The Daily Gamecock

Opinion: Diverse online friendships don't reduce prejudice

Conventional wisdom says it is good to spend time with people different from you. The rationale is if you spend more time with someone (or a group of people), you will grow to understand them better and be less likely to retain stereotypes about them. 

This isn’t just some hokey moral pulled from an after-school special; the research bears this out. The phenomenon is called the contact hypothesis.

Gordon Allport first proposed the ideas related to the contact hypothesis in his 1954 book The Nature of Prejudice. The original version of his hypothesis described how contact affected racial prejudices. For example, in his book, Allport cited a study of white residents in a segregated housing unit and an integrated housing unit. The study found that, while both groups started with roughly the same prejudices before move-in, the white residents who lived in the integrated housing unit were far more likely to see their African American neighbors as equals than were the residents in the segregated housing unit.

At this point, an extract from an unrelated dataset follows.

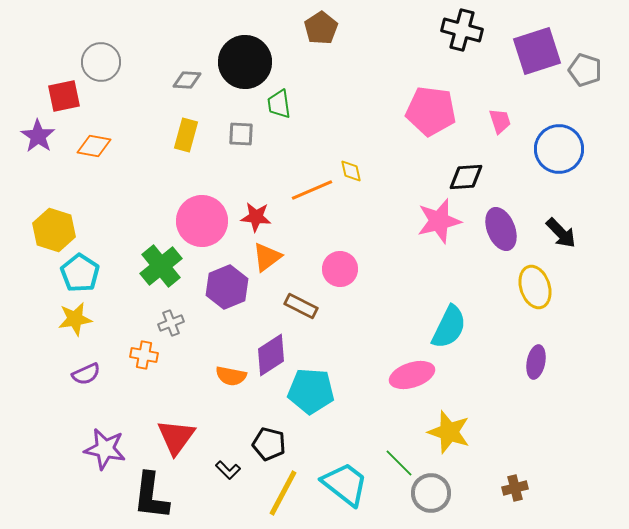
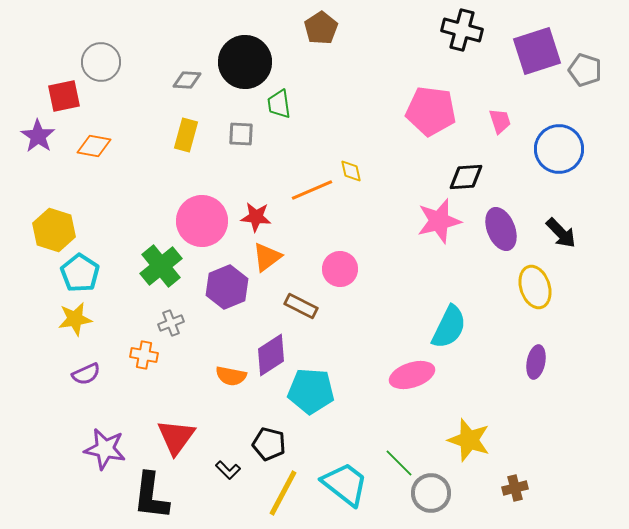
yellow star at (449, 432): moved 20 px right, 8 px down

This hypothesis isn’t just restricted to race relations. In 2006, a meta-analysis by Thomas Pettigrew and Linda Tropp found the contact hypothesis had been applied to numerous kinds of in-group/out-group relationships with similar results: In each case, contact reduced prejudice.

From a cursory look at the data, it would make sense to transpose this framework onto social media — after all, what is social media if not a matrix of intertwined contacts? When you look at it that way, the conventional wisdom makes intuitive sense. And it makes sense why people might encourage you to make Facebook friends across the aisle; making those contacts should reduce your prejudice against the opposing party. 

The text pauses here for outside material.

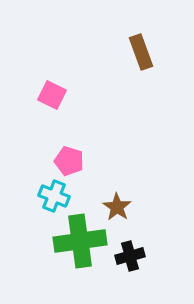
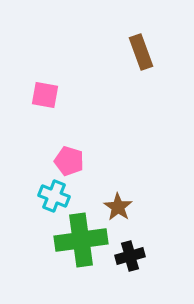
pink square: moved 7 px left; rotated 16 degrees counterclockwise
brown star: moved 1 px right
green cross: moved 1 px right, 1 px up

Could that be the answer to rampant partisan hostility plaguing our country? Well, yes and no. 

The intersection of social media and Allport's contact hypothesis is more complicated than it might appear at first glance.

The hypothesis was devised to describe in-person relationships; however, relationships on social media function much differently. People online tend to act in ways markedly different from their in-person personas. Even people who are nice in real life are much more willing to engage in aggressive behavior and bullying online. Disagreements tend to get heavily exaggerated and arguments quickly get out of hand, which discourages good-faith discussion with people of different beliefs. This is because social media is like a fun-house mirror; it distorts reality. People treat others online as less than human because social media makes people appear as abstract non-humans. This is one factor that can complicate friendships across the aisle: You are liable to come away with a worse impression of someone than you had before you friended them.

While general volatility is the most obvious roadblock to successful contact online, it is not the most pervasive. There is a much more subtle flaw in social media friendships that tends to go overlooked: They aren’t real friendships. 

If you were to be honest, how many of your social media friends are truly your friends? How many have you spoken to in the last month, or last year? 

The contact hypothesis is only applicable to meaningful relationships. Most of your Facebook friends fall into a category Allport would call “casual contacts.” These are people you are around and observe but rarely speak to. These relationships won’t alleviate your prejudices. In fact, they will likely increase them and reinforce stereotypes in your mind

Sending a friend request to someone you disagree with isn’t a miracle cure for your internal biases. Ironically, you might have a higher opinion of people across the aisle if you connect with fewer of them online.

The conventional wisdom is true, if you spend time with someone different from you, you will become more understanding and less prejudiced. But this process can’t be put on autopilot or simulated; friending someone of a different political persuasion online is not the end of the story. Observing someone from afar — reading their posts on your news feed — is not the same as having a relationship with them. Relationships are a two-way street and require dialogue. 

The only way to understand someone is to talk with them directly. There is value in social media, but only as a supplement for real-life interactions, not a substitute. It’s tempting to pat yourself on the back for friending someone different from you, but don’t let curating an eclectic friend-list take the place of cultivating diverse, meaningful friendships.